Stop the scourge - time to address unlawful fly-grazing in England is published jointly with a number of major charities and rural organisations including World Horse Welfare, Country Land and Business Association (CLA) National Farmers’ Union (NFU), Countryside Alliance and the RSPCA.
It says more than 3,000 horses are being fly-grazed – the practice of leaving horses on someone else’s land without permission.
According the RSPCA, during 2013 it received a total of 226 calls regarding abandonment, including fly-grazing, relating to the welfare of 769 horses.
The RSPCA reports that in 2013 there were 761 reported incidents of abandonment involving 2,553 horses nationally. For 2012, there were 692 reported incidents involving 1,978 horses.
According to the RSPCA, during 2013 it received 226 calls regarding abandonment, welfare or fly grazing in Suffolk that related to 769 horses during 2013.
In Essex there were 915 calls relating to the welfare of 3,132 horses last year.
Based on World Horse Welfare figures and those supplied by the RSPCA and HorseWorld, it is estimated that across Suffolk, Norfolk and Cambridge there were 30 to 50 incidents this summer, while across Essex, Kent and East Sussex there were more than 1,000.

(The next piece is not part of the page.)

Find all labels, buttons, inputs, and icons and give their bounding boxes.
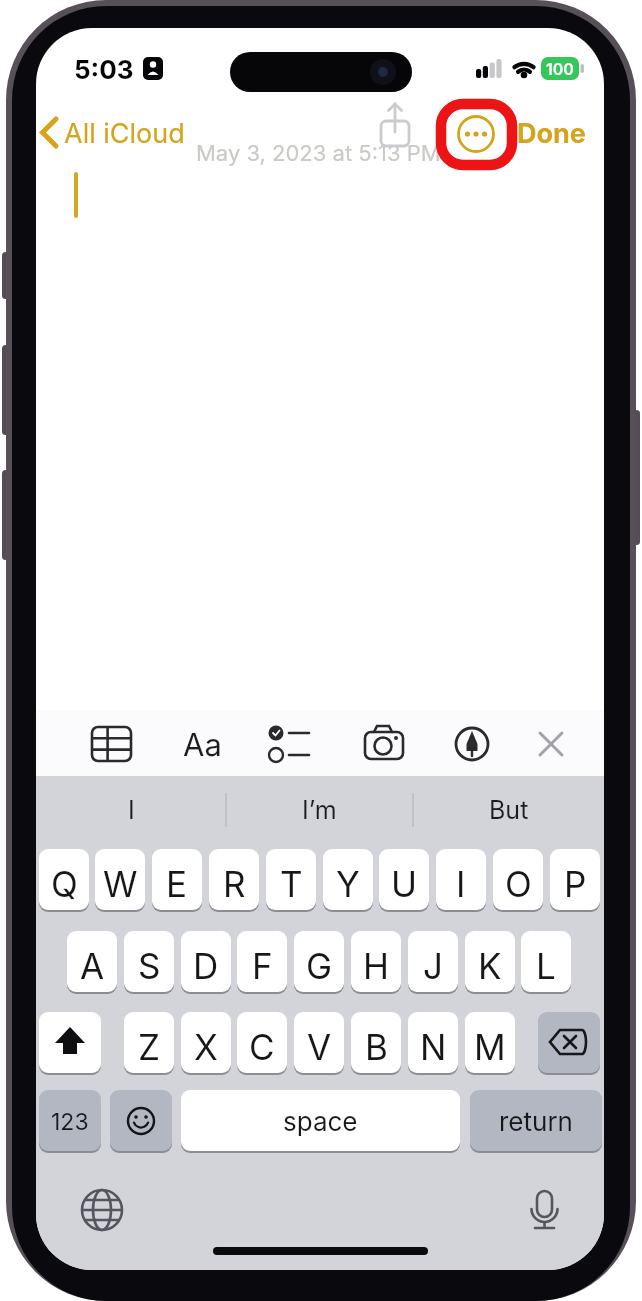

Calls to welfare charities about fly-grazing have also risen by two thirds in the past three years following concerns that horses are being abandoned, and large ‘hot spots’ have developed in the eastern region and across the country – with hundreds of animals kept on verges, parkland or farmland in the worst-hit areas.
Those lobbying for change argue that fly-grazed horses threaten the livelihood of farmers, damage land, divert local authority resources, and risk the safety of motorists when they escape onto roads.
Equine charities are often left to deal with complete lack of provision for the animals’ welfare and this can include veterinary treatment and providing extra food where there is a lack of grazing and water.
The report suggests new or updated legislation is needed to tackle unlawfully grazed horses in England along the lines of the Control of Horses (Wales) Act 2014. This would enable local authorities and landowners to take swift and cost-effective action to deal with fly-grazing horses, and act as a better deterrent, it claims.
Parliament will debate a proposed change in the law in October when Conservative MP Julian Sturdy’s Control of Horses Bill, supported by all the organisations behind the report, will have its Second Reading.
Roly Owers, World Horse Welfare chief executive, speaking on behalf of the rural organisations and welfare charities said: “It is time for Government to do its part to help stop the scourge of fly-grazing in our countryside, farms and urban areas. We cannot solve this problem alone using existing laws.”